La joven levantó sus ojos hasta fijarlos de una manera imperiosa en el rostro del judío. Este repuso, anonadado con aquella mirada:
—Mi objeto era...
—Habla.
—Oh, oh, ¿te enfadarás?
—Habla —repitió la joven con aire de reina.
—Pues bien: acabo de descubrir un agua, cuyo olor solamente...
—¡Detente, hombre execrable, detente!
—La víbora picada se venga de su opresor clavándole si puede el aguijón —repuso el judío con intención.
—Tienes razón, viejo maldito; pero también el perro lame con cariño la mano que le da golpes.
Razón tenía Aben-Ahlamar para no atreverse a mirar a la joven, que no era otra que la hechicera Piedad, de hito en hito, y para temer su mirada llena a veces de veneno, a veces de amor o de humildad, pero siempre imperiosa, siempre magnética e irresistible.
—Dime —continuó la gitana—, ¿no me indicaste hace poco que mañana se reunía la corte con no sé qué motivo?
—Cierto, eso te he dicho.
p. 65
—¿Estará el conde de Haro?
—Es muy probable.
—¡Oh, Dios lo haga, para que se efectúe mi venganza!

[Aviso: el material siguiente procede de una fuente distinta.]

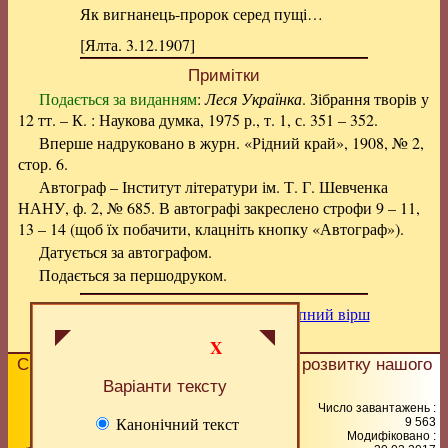
Як вигнанець-пророк серед пущі…
[Ялта. 3.12.1907]
Примітки
Подається за виданням
:
Леся Українка
. Зібрання творів у
12 тт. – К. : Наукова думка, 1975 р., т. 1, с. 351 – 352.
Вперше надруковано в журн. «Рідний край», 1908, № 2,
стор. 6.
Автограф – Інститут літератури ім. Т. Г. Шевченка
НАНУ, ф. 2, № 685. В автографі закреслено строфи 9 – 11,
13 – 14 (щоб їх побачити, клацніть кнопку «Автограф»).
Датується за автографом.
Подається за першодруком.
Попередній вірш
|
Вище
|
Наступний вірш
X
Сподобалась сторінка?
Допоможіть
розвитку нашого
сайту!
Варіанти тексту
© 2006 – 2026 М.І.Жарких (ідея,
Число завантажень :
Канонічний текст
9 563
технологія, коментарі), автори
Модифіковано :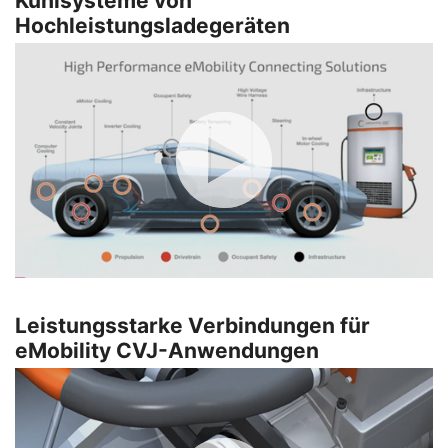
Kühlsysteme von
Hochleistungsladegeräten
Leistungsstarke Verbindungen für
eMobility CVJ-Anwendungen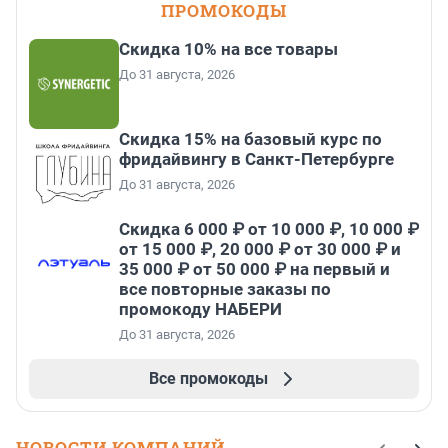
ПРОМОКОДЫ
Скидка 10% на все товары
До 31 августа, 2026
Скидка 15% на базовый курс по
фридайвингу в Санкт-Петербурге
До 31 августа, 2026
Скидка 6 000 ₽ от 10 000 ₽, 10 000 ₽
от 15 000 ₽, 20 000 ₽ от 30 000 ₽ и
35 000 ₽ от 50 000 ₽ на первый и
все повторные заказы по
промокоду НАБЕРИ
До 31 августа, 2026
Все промокоды
НОВОСТИ КОМПАНИЙ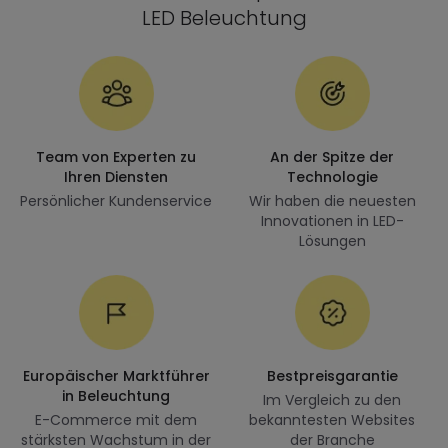
LED Beleuchtung
Team von Experten zu
An der Spitze der
Ihren Diensten
Technologie
Persönlicher Kundenservice
Wir haben die neuesten
Innovationen in LED-
Lösungen
Europäischer Marktführer
Bestpreisgarantie
in Beleuchtung
Im Vergleich zu den
E-Commerce mit dem
bekanntesten Websites
stärksten Wachstum in der
der Branche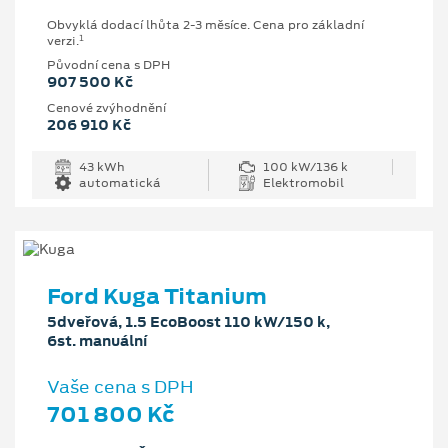
Obvyklá dodací lhůta 2-3 měsíce. Cena pro základní
1
verzi.
Původní cena s DPH
907 500 Kč
Cenové zvýhodnění
206 910 Kč
43 kWh
100 kW/136 k
automatická
Elektromobil
Ford Kuga Titanium
5dveřová, 1.5 EcoBoost 110 kW/150 k,
6st. manuální
Vaše cena s DPH
701 800 Kč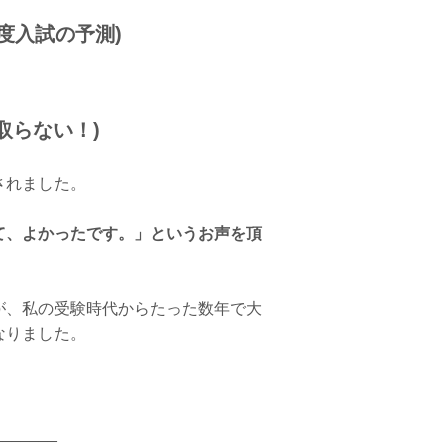
度入試の予測)
取らない！)
されました。
て、よかったです。」というお声を頂
が、私の受験時代からたった数年で大
なりました。
_______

—¿Piensas presentarte al rey delante de él?
—Pienso...
Dos golpes dados en la puerta interrumpieron a la gitana. Esta se escondió al instante en el mismo paraje donde había permanecido oculta durante la visita del conde de Haro. Después de esto, dejó Aben-Ahlamar la entrada libre a don Juan Alonso Carvajal. El caballero preguntó al judío con melancolía:
—¿No habéis descubierto nada?
—Nada hasta ahora. Pero descuidad que no dejaré de consultar a los astros hasta que indague el paradero y situación de tu infeliz amante.
—¡Hacedlo, por Dios, Aben-Ahlamar!
—No lo dudes, señor.
—Exigid de mí cuanto queráis.
—Nada quiero.
—¡Siempre desinteresado, siempre!
—Relévame de esos elogios, gran señor. Mañana, según tengo entendido, una persona que se interesa por vuestra amante dará cuenta al rey de ese suceso, para vos tan funesto.
—¡Lo sabe ya su alteza, Juffep! —exclamó el amante de doña Beatriz con profunda tristeza.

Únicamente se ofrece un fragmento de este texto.